**Exercise details**
Of the records that follow, copy only the lines from the line containing "Comentarios del pasajero" to the line containing "Airport? ¿Lo ama?", both included, exactly as written.

**Data records**
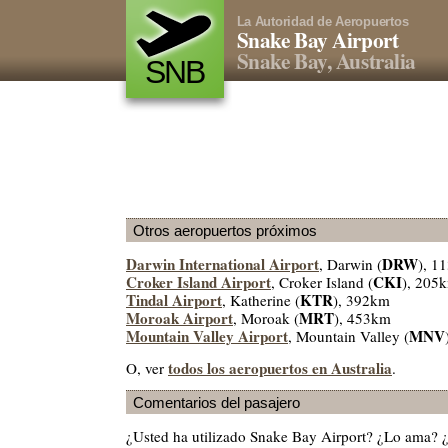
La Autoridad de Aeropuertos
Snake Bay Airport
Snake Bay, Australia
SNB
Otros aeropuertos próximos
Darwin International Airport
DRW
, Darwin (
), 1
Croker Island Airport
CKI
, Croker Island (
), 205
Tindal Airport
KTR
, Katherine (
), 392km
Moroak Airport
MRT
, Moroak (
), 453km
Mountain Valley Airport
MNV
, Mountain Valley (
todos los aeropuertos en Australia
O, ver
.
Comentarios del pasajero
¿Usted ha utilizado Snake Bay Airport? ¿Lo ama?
--
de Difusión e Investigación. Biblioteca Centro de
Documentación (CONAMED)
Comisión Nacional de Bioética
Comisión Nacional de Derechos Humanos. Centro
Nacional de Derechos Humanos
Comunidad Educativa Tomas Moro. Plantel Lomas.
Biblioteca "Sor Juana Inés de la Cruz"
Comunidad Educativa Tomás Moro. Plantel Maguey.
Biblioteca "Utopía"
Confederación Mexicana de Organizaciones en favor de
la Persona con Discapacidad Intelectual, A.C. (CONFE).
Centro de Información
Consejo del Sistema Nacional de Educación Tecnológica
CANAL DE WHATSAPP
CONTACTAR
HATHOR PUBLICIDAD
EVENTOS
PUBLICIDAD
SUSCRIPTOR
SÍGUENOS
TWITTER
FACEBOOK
* * *
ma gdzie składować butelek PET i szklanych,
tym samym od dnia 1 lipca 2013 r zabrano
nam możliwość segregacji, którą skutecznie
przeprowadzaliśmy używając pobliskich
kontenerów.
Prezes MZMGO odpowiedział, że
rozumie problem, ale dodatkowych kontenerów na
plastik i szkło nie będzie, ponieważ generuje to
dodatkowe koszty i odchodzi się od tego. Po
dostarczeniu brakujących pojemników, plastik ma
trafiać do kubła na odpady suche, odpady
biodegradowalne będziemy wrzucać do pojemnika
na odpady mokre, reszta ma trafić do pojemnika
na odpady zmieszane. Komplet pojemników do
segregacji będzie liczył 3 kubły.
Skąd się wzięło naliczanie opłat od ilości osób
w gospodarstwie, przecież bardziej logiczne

**Reply**
Comentarios del pasajero
¿Usted ha utilizado Snake Bay Airport? ¿Lo ama?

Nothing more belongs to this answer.